Page layout parsing data
====================

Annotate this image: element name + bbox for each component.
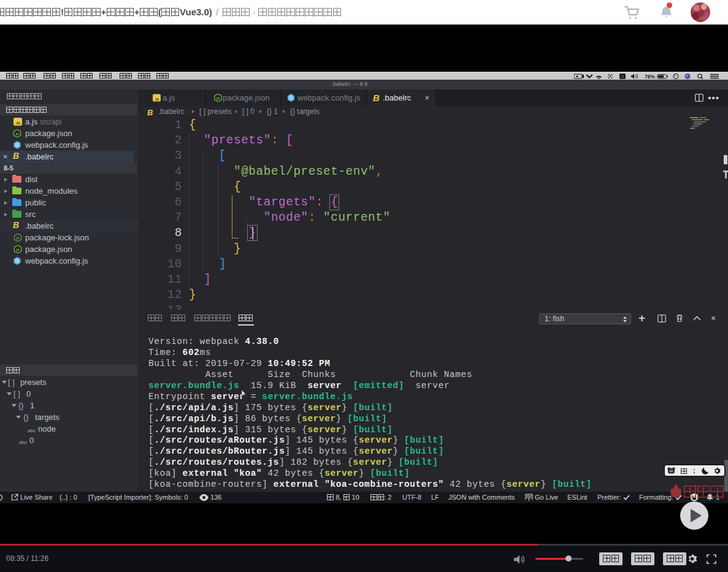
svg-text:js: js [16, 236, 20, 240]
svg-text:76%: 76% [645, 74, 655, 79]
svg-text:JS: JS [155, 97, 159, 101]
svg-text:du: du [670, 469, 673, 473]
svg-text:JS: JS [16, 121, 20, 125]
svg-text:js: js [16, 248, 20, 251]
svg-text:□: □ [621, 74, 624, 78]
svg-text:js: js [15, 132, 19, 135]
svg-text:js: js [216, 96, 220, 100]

====================

### Problem description
Output all of the entries verbatim, leaving out any images.

### Task result
Annotate this image: element name + bbox for each component.
svg-text:js: js [16, 236, 20, 240]
svg-text:76%: 76% [645, 74, 655, 79]
svg-text:JS: JS [155, 97, 159, 101]
svg-text:du: du [670, 469, 673, 473]
svg-text:JS: JS [16, 121, 20, 125]
svg-text:js: js [16, 248, 20, 251]
svg-text:□: □ [621, 74, 624, 78]
svg-text:js: js [15, 132, 19, 135]
svg-text:js: js [216, 96, 220, 100]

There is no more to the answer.